What genetic factors are linked to celiac disease?
-The two main genetic factors associated with celiac disease are the HLA-DQ2 and HLA-DQ8 genes.
What are some potential complications of untreated celiac disease?
-Untreated celiac disease can lead to vitamin deficiencies, anemia, osteoporosis, ulceration of the jejunum, and an increased risk of cancers such as enteropathy-associated T-cell lymphoma and small bowel adenocarcinoma.
How is celiac disease diagnosed?
-Celiac disease is diagnosed through blood tests for anti-TTG and anti-EMA antibodies.

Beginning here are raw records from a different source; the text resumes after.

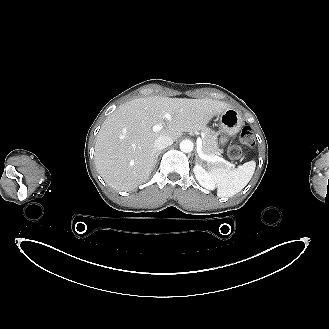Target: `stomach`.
<instances>
[{
  "label": "stomach",
  "instance_id": "obj_1",
  "mask_svg": "<svg viewBox=\"0 0 329 329\" xmlns=\"http://www.w3.org/2000/svg\"><path fill=\"white\" fill-rule=\"evenodd\" d=\"M217 115L221 128L228 135L236 134L243 125V120L239 111L234 108H228Z\"/></svg>",
  "mask_w": 329,
  "mask_h": 329
}]
</instances>
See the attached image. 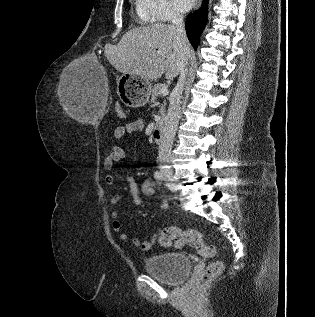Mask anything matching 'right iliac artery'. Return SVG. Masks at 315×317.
I'll return each mask as SVG.
<instances>
[{
    "label": "right iliac artery",
    "instance_id": "82829eb1",
    "mask_svg": "<svg viewBox=\"0 0 315 317\" xmlns=\"http://www.w3.org/2000/svg\"><path fill=\"white\" fill-rule=\"evenodd\" d=\"M154 178L157 180L158 183L161 184V182H162V174L159 171L155 172Z\"/></svg>",
    "mask_w": 315,
    "mask_h": 317
}]
</instances>
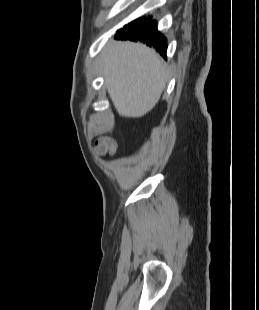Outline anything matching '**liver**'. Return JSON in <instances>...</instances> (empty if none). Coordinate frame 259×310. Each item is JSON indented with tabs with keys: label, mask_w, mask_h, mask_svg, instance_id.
<instances>
[{
	"label": "liver",
	"mask_w": 259,
	"mask_h": 310,
	"mask_svg": "<svg viewBox=\"0 0 259 310\" xmlns=\"http://www.w3.org/2000/svg\"><path fill=\"white\" fill-rule=\"evenodd\" d=\"M100 65L108 94L123 117L139 118L151 111L168 79L161 57L140 43H109Z\"/></svg>",
	"instance_id": "6515ba94"
}]
</instances>
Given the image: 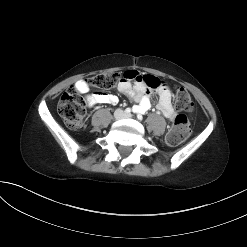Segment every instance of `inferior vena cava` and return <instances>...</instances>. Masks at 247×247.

If these tests are inconclusive, an endoscopy with intestinal biopsies showing crypt hypertrophy and villus atrophy can confirm the diagnosis.
What is the primary treatment for celiac disease?
-The primary treatment for celiac disease is a strict, lifelong gluten-free diet, which can help heal the intestine and prevent relapse of symptoms.
What should be tested in patients with suspected IgA deficiency when testing for celiac disease?
-In patients with suspected IgA deficiency, total immunoglobulin A (IgA) levels should be tested to avoid false-negative results. If IgA levels are low, IgG versions of anti-TTG and anti-EMA antibodies can be used for testing, or an endoscopy can be performed.